### Problem details:
Take the entries below and print only the lines from the one with "ドクターズ・ファイルは、身体の症状・悩みに合わせ、全国" through the one with "ご掲載に関するお問い合わせはこちら", exactly as they stand, both ends included.
Dataset entries Block Start
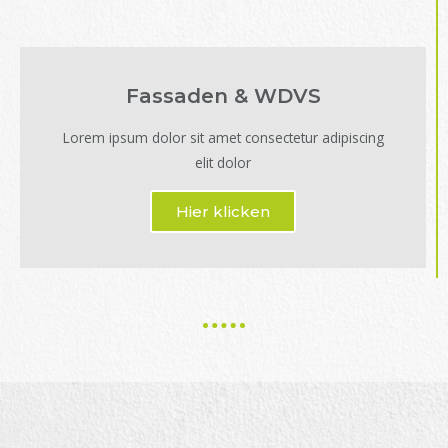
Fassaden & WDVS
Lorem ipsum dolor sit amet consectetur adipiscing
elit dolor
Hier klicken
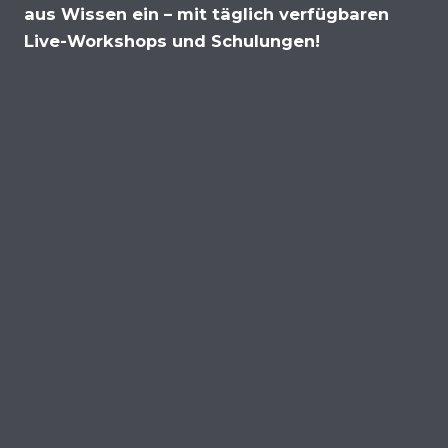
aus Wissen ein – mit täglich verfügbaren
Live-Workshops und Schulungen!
Dataset entries Block End
Dataset entries Block Start
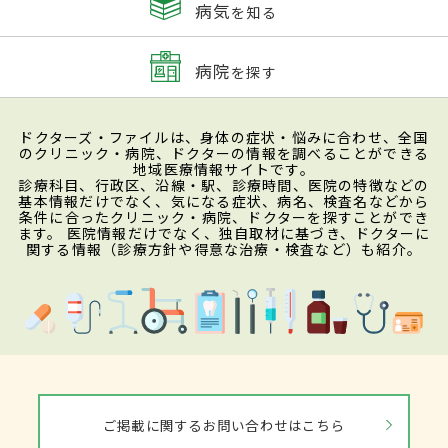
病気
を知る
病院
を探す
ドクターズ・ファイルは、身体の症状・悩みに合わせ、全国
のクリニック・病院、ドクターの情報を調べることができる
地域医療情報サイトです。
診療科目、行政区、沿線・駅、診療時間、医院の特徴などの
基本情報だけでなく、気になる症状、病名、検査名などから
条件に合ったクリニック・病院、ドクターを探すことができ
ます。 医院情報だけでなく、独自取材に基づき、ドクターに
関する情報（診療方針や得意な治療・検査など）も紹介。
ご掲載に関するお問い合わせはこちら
Dataset entries Block End
### Your solution:
ドクターズ・ファイルは、身体の症状・悩みに合わせ、全国
のクリニック・病院、ドクターの情報を調べることができる
地域医療情報サイトです。
診療科目、行政区、沿線・駅、診療時間、医院の特徴などの
基本情報だけでなく、気になる症状、病名、検査名などから
条件に合ったクリニック・病院、ドクターを探すことができ
ます。 医院情報だけでなく、独自取材に基づき、ドクターに
関する情報（診療方針や得意な治療・検査など）も紹介。
ご掲載に関するお問い合わせはこちら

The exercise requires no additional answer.